Exercise -> Please reproduce all of the entries exactly, without omitting any.

Available data START

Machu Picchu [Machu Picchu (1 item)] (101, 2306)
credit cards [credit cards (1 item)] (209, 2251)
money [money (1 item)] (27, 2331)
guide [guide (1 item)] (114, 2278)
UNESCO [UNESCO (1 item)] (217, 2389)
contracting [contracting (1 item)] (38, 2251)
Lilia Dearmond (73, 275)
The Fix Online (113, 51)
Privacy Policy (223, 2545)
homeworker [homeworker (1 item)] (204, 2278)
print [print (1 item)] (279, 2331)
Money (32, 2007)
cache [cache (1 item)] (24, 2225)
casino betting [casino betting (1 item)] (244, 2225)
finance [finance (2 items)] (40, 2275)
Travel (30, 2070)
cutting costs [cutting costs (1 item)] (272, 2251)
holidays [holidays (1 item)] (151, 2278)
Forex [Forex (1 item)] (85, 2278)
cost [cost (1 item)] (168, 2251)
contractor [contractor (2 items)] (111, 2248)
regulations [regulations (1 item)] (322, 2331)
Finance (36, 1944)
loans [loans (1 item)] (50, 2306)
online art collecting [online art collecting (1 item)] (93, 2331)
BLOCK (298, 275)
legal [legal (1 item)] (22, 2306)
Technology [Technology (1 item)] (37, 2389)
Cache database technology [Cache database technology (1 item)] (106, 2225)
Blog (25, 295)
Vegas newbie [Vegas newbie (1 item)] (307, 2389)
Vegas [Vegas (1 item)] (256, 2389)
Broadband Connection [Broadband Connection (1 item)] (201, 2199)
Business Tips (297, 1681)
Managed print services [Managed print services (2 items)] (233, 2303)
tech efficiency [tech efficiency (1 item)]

Available data END

Written solution ->
Machu Picchu [Machu Picchu (1 item)] (101, 2306)
credit cards [credit cards (1 item)] (209, 2251)
money [money (1 item)] (27, 2331)
guide [guide (1 item)] (114, 2278)
UNESCO [UNESCO (1 item)] (217, 2389)
contracting [contracting (1 item)] (38, 2251)
Lilia Dearmond (73, 275)
The Fix Online (113, 51)
Privacy Policy (223, 2545)
homeworker [homeworker (1 item)] (204, 2278)
print [print (1 item)] (279, 2331)
Money (32, 2007)
cache [cache (1 item)] (24, 2225)
casino betting [casino betting (1 item)] (244, 2225)
finance [finance (2 items)] (40, 2275)
Travel (30, 2070)
cutting costs [cutting costs (1 item)] (272, 2251)
holidays [holidays (1 item)] (151, 2278)
Forex [Forex (1 item)] (85, 2278)
cost [cost (1 item)] (168, 2251)
contractor [contractor (2 items)] (111, 2248)
regulations [regulations (1 item)] (322, 2331)
Finance (36, 1944)
loans [loans (1 item)] (50, 2306)
online art collecting [online art collecting (1 item)] (93, 2331)
BLOCK (298, 275)
legal [legal (1 item)] (22, 2306)
Technology [Technology (1 item)] (37, 2389)
Cache database technology [Cache database technology (1 item)] (106, 2225)
Blog (25, 295)
Vegas newbie [Vegas newbie (1 item)] (307, 2389)
Vegas [Vegas (1 item)] (256, 2389)
Broadband Connection [Broadband Connection (1 item)] (201, 2199)
Business Tips (297, 1681)
Managed print services [Managed print services (2 items)] (233, 2303)
tech efficiency [tech efficiency (1 item)]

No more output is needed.